When they changed company, who did they tell, and how?
The first of the Manifesto Windows to come to my attention was the bizarre front fanlight of 22 Madison.
Although I grew up only a few blocks from this window, I didn’t really notice it until 1987, when I lived up by Dupont and took Madison a lot. This was one of the windows that convinced me I had a problem. As in, this window requires an explanation. It makes so little sense as a thing, and is so unlike pretty much all other things, as to require an explanation from time. It meant that the windows were a worthy problem to work.
The main feature was a stand of… bamboo? Above that there was a sort of sunburst, but in blue. In the lower corner, there were four square bevels. To the extent that the middle of the object was a picture, these played no role in it.
The window, border aside, was in three sections, which was normal enough. The outer sections—the wings—were spiral arabesques, which was also normal.
The border was separated into panels by woodwork, which was very unusual but not unique. The panels themselves, all the same, had big rhomboidal crystals, two each, separated by a pane of glass with two sharp concave cuts, which is either a nightmare or means someone is showing off.
What could it be? It took me 38 years to figure it out. I went on, did life, almost forgot about it. But then I got called in as an expert for advice on how to fix this:
The similarities to 22 Madison were obvious. Both have massive segmented borders with gems. Both have a sunburst and a plant, in this case a bulrush. Instead of arabesques, this one has a really lovely panel of rose foliage in a textile-derived style. This one lacks bevels. Unhelpfully, this one is and always has been upside-down.
By 2024, when I saw the second one, I was beginning to understand. I suspected that the odd sunburst motif was a signature from one artist. The plant, not a common motif in Toronto, seemed to be another signature. Were they all signatures?
They were both installed in 1892, the year the three artists founded Victoria.
These windows, the semicircles (there are two) and the stair panel, were designed in 1892 to advertise the brand-new Victoria Stained Glass Company. The target audience was the builders. The message was: here we are. Potts (the sunburst), Schneider (the arabesques/roses), Hurst (the big reckless border), and Conacher (the new guy, the plant). By putting these windows up in public, they informed their long-standing patrons—a few dozen people—that Dominion was no longer the place to go.
Once they had done this, and the word was out, the windows were not longer needed. The two semicircles ended up in a prominent location on Madison, which was being built right then by all the right builders. It is possible that 22 Madison was always the intended destination of those windows—that the artists commandeered that commission to put up their sign.
The stair window, whose location I have agreed not to reveal at present, ended up in a much more arbitrary place, invisible from the street.

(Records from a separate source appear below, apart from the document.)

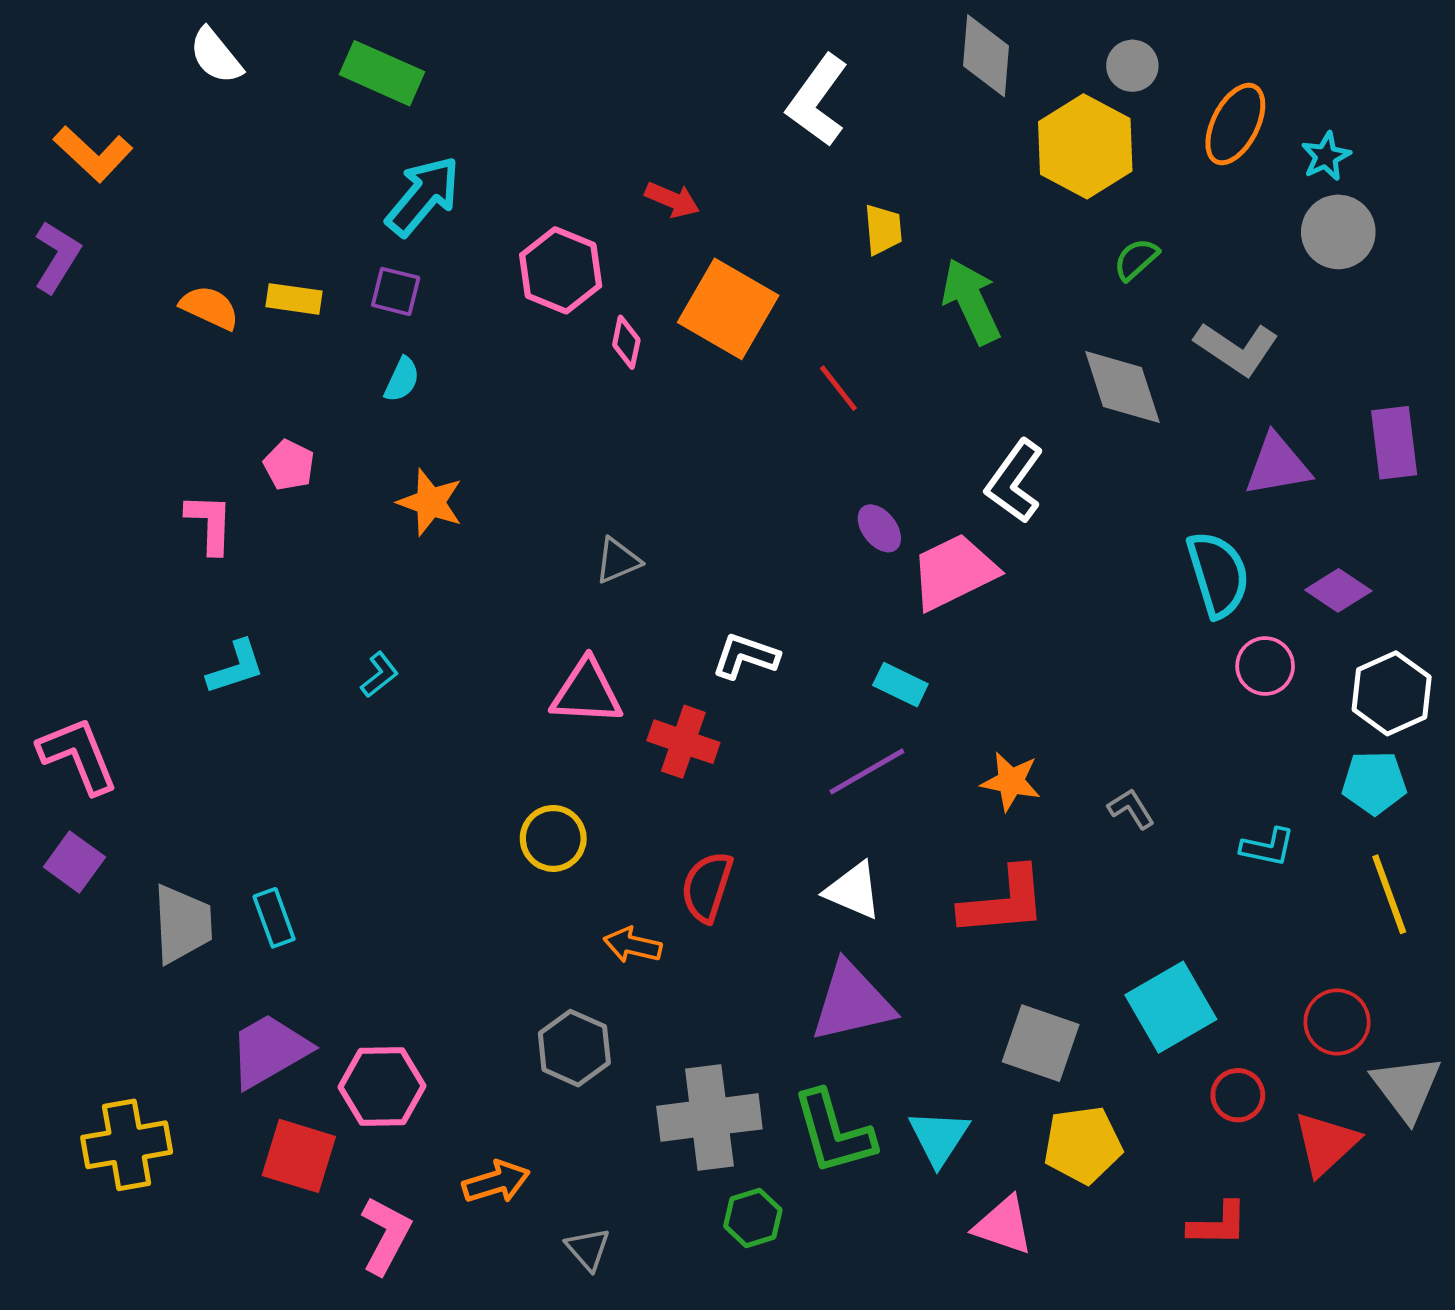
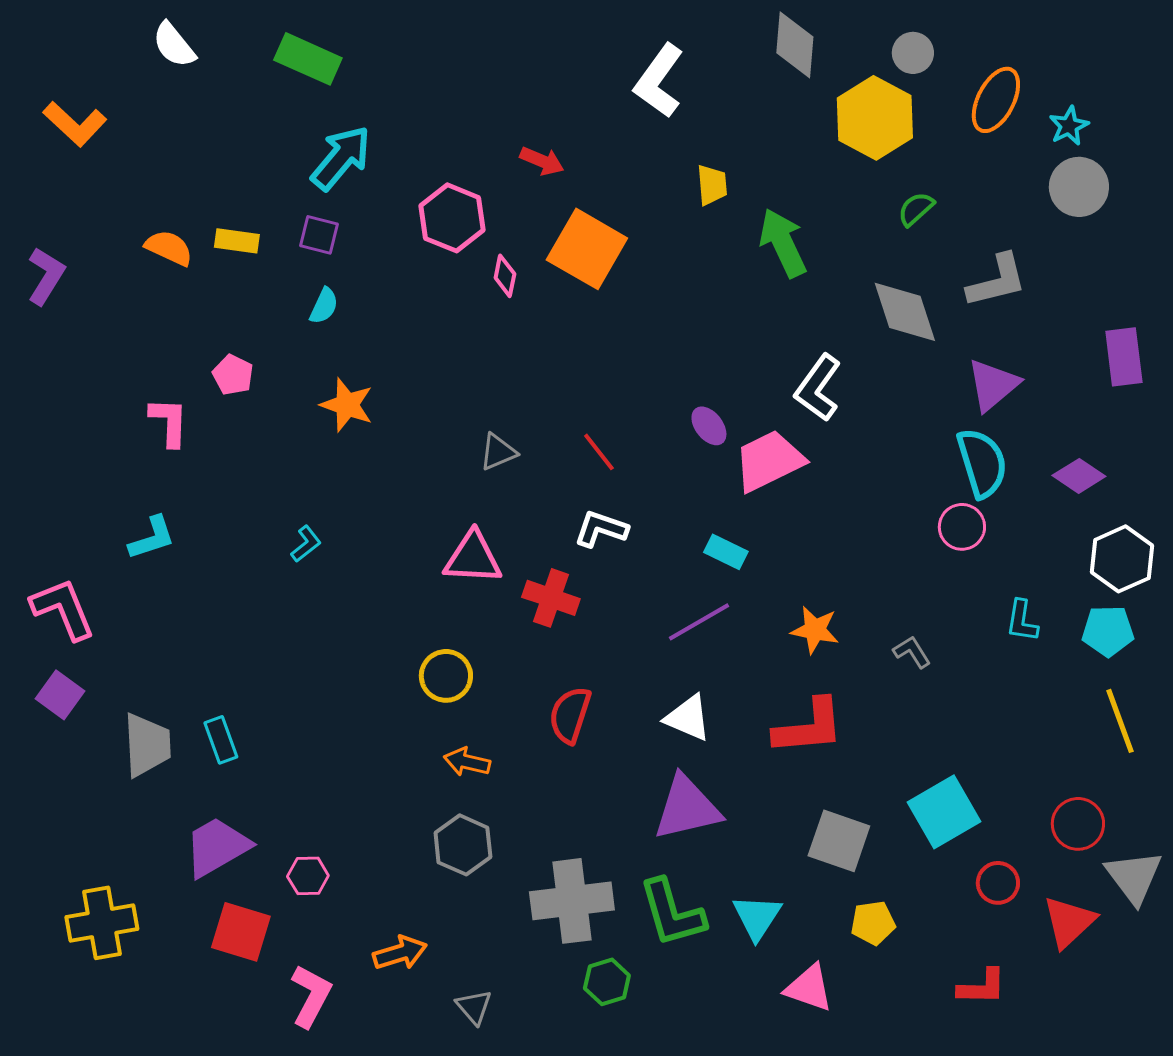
purple L-shape: (57, 257) -> (46, 276), moved
gray L-shape: (1237, 349) -> (997, 281), turned -48
red line: (838, 388) -> (599, 452), moved
purple triangle: (1278, 465) -> (993, 385), moved, turned -30
pink circle: (1265, 666) -> (962, 527), moved
cyan L-shape: (236, 667) -> (152, 538), moved
cyan L-shape: (1268, 847) -> (1022, 621), moved, turned 87
orange arrow: (633, 945) -> (467, 762), moved
pink hexagon: (382, 1087) -> (308, 876), size x0.6
yellow pentagon: (1083, 1145) -> (873, 923), size x0.7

In this case, I think a showroom customer just bought it and they let it go.
These workshop manifesto windows were meant to be read as signs, not pictures. Even Conacher’s plants, the most representational elements in the whole lineage, are used as signs. These windows partake of a different branch of abstraction than the others do. For their contemporaries who were not developers, they were so abstract as to be illegible, such that one of them ended up upside-down and nobody noticed until I did 134 years later.
I find it interesting that these windows do not promise a style as such, just the participation of these artists. As statements of style, they could hardly be more senseless.
The stair window, seen in life, is ravishingly beautiful, with a calm but lively surface all rendered in muffle-textured glass. This preference for muffle comes from Joseph Schneider and was a great contribution of his to Victoria. I think Schneider started by seeing his windows as mosaics but then evolved to see them as fabrics, which then led him to give the whole surface a common weave or pile.
Potts, his mentor, always saw his windows as fabrics, but as a different set. Potts borrowed is motifs from quilting, and his glass roof for Trinity Methodist (1889) looks like a blanket. Schneider, awoken to the metaphor, followed his aesthetic, towards a different game. In his foliage game, all the pieces are nearly the same size, and the contrast between foreground and background is minimized. The blue background, the green leaves, and the salmon backgrounds adjoining are all pastel colours of equal value. In a black-and-white image, they are hardly distinguishable. All of these choices are being made to support the idea of the surface as a cloth.
Schneider’s adoption of muffle glass as the universal standard instead of flat glass had the further advantage of making the windows more private. This showroom piece is showing off this feature too. When it was new in the window of their shop at 16 Sheppard, it would have been genuinely new. People would have gone, oh.
I have recently become aware that John Hurst was to do this again. Years later, in 1907, he co-founded the Standard Glass Company of Toronto. I believe that foundation was the occasion for two further manifesto windows.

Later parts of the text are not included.